Symantec tells partners that Altiris is not up for sale

Endpoint management critical to our strategy, chief executive Steve Bennett tells partners and customers in an email

Symantec's chief executive has written to top partners and customers to reassure them that its Altiris IT management business is not for sale, CRN has learnt.

Reports surfaced in January that the vendor had put Altiris up for sale as part of a wide-ranging reorganisation at the security and back-up software giant.

It bought Altiris for $830m back in 2007.

But it appears that any intentions Symantec had of offloading the unit have been shelved after chief executive Steve Bennett indicated to partners that it is committed to to its solutions across endpoint encryption, endpoint protection, enterprise mobility and - critically - endpoint management (which equates to Altiris).

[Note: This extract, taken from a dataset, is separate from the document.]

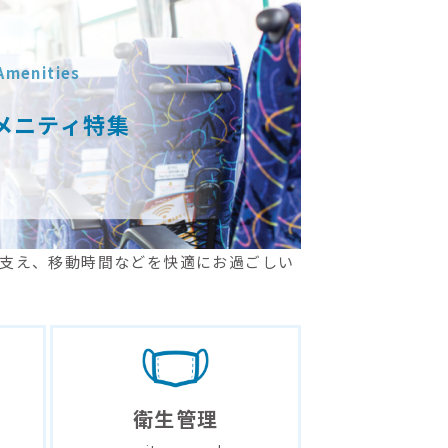
Amenities
メニティ特集
支え、移動時間などを快適にお過ごしい
衛生管理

"Despite any rumours to the contrary, all of these technologies remain a critical part of our product development and overall portfolio," Bennett wrote in an email to customers and partners dated 28 March.

Symantec partners we spoke to praised the vendor's decision to hang on to what they see as a strategically important product.

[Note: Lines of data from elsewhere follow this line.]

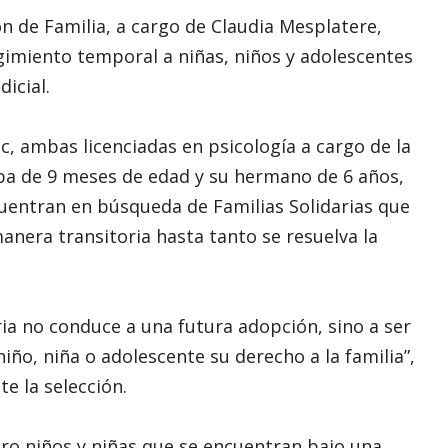
n de Familia, a cargo de Claudia Mesplatere,
ogimiento temporal a niñas, niños y adolescentes
icial.
tic, ambas licenciadas en psicología a cargo de la
eba de 9 meses de edad y su hermano de 6 años,
cuentran en búsqueda de Familias Solidarias que
nera transitoria hasta tanto se resuelva la
ria no conduce a una futura adopción, sino a ser
iño, niña o adolescente su derecho a la familia”,
te la selección.
ro niños y niñas que se encuentran bajo una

One source, who wished to remain anonymous, said: "Altiris is a solid, very technical business which is well liked in the channel. We would have been gutted if they had sold it."

Lance Williams, Symantec business manager at Softcat, said he thought Symantec had paid heed to analyst predictions that those vendors which have an end-to-end ability to manage and secure devices - regardless of whether that be PCs, tablets or smartphones - will win out.

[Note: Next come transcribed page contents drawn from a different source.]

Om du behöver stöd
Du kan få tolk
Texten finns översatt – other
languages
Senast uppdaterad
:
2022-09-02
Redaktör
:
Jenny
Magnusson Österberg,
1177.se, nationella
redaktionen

"Endpoint management is one of those things where you can ask, ‘where does it fit into Symantec'?," said Williams.

"But if you look at the device proliferation that is happening across most organisations, if Symantec removed endpoint management from their portfolio, it would arguably leave a gaping hole.

"It would be silly to sacrifice server and client management capabilities for the sake of a deeper focus on something like mobile, when it's now all about the user."

Speculation that Altiris was for the chop first surfaced in January after Symantec announced it would be streamlining its product offering and trimming its 17,000-strong workforce.

According to the Wall Street Journal report, which cited sources close to the process, any sale would likely have fetched below what Symantec paid for the firm.

We were awaiting comment from Symantec as this story went to press.